Media giant Gannett has taken actions reminiscent of my experience at Sun-Times Media, requiring employees to take quarterly furloughs, cutting 20 percent of its workforce in the past three years and consolidating some of its newspaper design operations. So, instead of having a production staff that edits and designs and produces its own paper, Gannett plans to have regional hubs serving groups of newspapers in multiple states.
An aside: Maybe Gannett will do it right. Copley Newspapers tried to do it with The Courier-News and the other daily newspapers it eventually sold to the company now known as Sun-Times Media. Copley's effort was a miserable failure, resulting in embarrassing mistakes, stifled creativity and a homogenized design that failed to help the individual papers stand out much in their own communities. Ultimately, it only helped accelerate the loss of circulation.
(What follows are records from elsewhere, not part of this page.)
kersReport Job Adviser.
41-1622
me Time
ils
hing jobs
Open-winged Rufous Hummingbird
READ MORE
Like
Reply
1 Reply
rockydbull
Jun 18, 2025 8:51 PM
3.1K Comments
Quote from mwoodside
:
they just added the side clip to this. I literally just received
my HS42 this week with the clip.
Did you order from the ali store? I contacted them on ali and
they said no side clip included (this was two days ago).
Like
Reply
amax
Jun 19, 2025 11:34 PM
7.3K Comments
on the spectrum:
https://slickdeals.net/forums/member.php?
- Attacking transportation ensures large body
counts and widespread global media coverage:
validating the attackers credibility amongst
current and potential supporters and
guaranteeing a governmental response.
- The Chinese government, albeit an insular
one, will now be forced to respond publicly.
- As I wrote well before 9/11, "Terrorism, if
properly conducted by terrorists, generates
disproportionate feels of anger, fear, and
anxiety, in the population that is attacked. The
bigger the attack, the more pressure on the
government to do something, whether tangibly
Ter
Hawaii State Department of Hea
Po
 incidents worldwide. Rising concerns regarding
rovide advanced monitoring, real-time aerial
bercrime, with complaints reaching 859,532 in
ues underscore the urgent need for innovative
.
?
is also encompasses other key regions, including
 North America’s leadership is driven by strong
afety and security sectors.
Sun-Times Media, which dismantled the failed Copley experiment when it took over 10 or 11 years ago, decided it could do Copley one better when it chose to repeat the blunder in 2008. Company leaders who initiated the move said the Copley mistakes would not be repeated. Of course, those leaders had not lived through the creation of Copley's centralization monster. In that regard, they contributed yet another piece of anecdotal evidence in favor of philosopher and poet George Santayana's often misquoted expression, "Those who cannot remember the past are condemned to repeat it."
They increased the magnitude of the mistake by adding expectations regarding the use of new media but then failed to put in place any kind of plan to do so – if there was such a plan, it was never clearly communicated to the folks in the trenches. There were some of us who did have at least some of the vision for the changes that needed to take place, but we had no authority to implement those changes or to direct others to do so. As a result, at least in the West Division offices in Aurora, there was a group of people, each of whom held his or her own vision of how they believed the company should be run, but no one rallying the troops under a single, united vision.
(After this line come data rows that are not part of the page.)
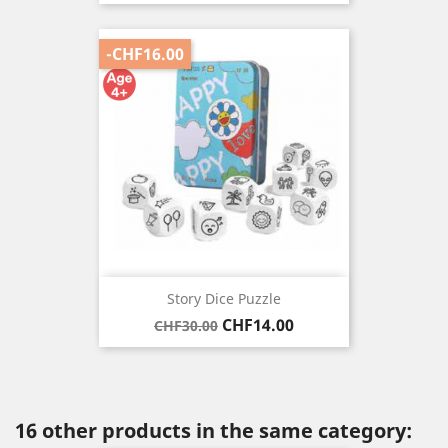
-CHF16.00
Story Dice Puzzle
Regular
Price
CHF14.00
CHF30.00
price
16 other products in the same category:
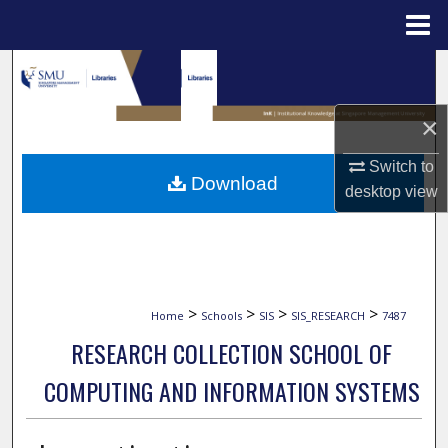
Menu
Home
Search
Browse Collections
×
Switch to
My Account
Download
desktop
view
About
Digital Commons Network™
>
>
>
>
Home
Schools
SIS
SIS_RESEARCH
7487
RESEARCH COLLECTION SCHOOL OF
COMPUTING AND INFORMATION SYSTEMS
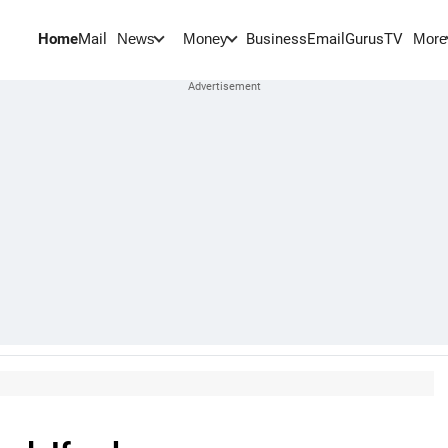
Home
Mail
BusinessEmail
Gurus
TV
News
Money
More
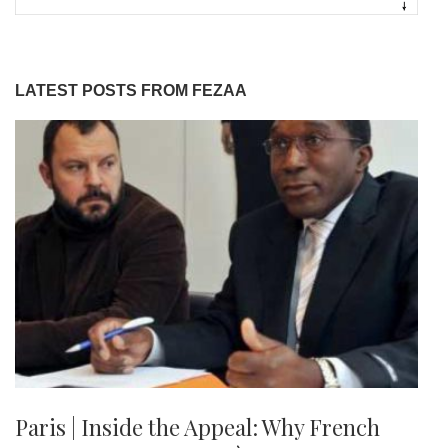
LATEST POSTS FROM FEZAA
Paris | Inside the Appeal: Why French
Back on point: But where deserts lie, some see a promised land.
OK – there are several who might take exception to any suggestion that they have had any part in cultivating my taste (or lack thereof) in puns. To be fair, I'm quirky: When I was a kid with an aquarium, I was the one who liked ugly fish; as an adult, I still like ugly fish – and I like bad puns, too.
Puns are an occupational hazard, however, and whether they want to admit it or not, they have encouraged that.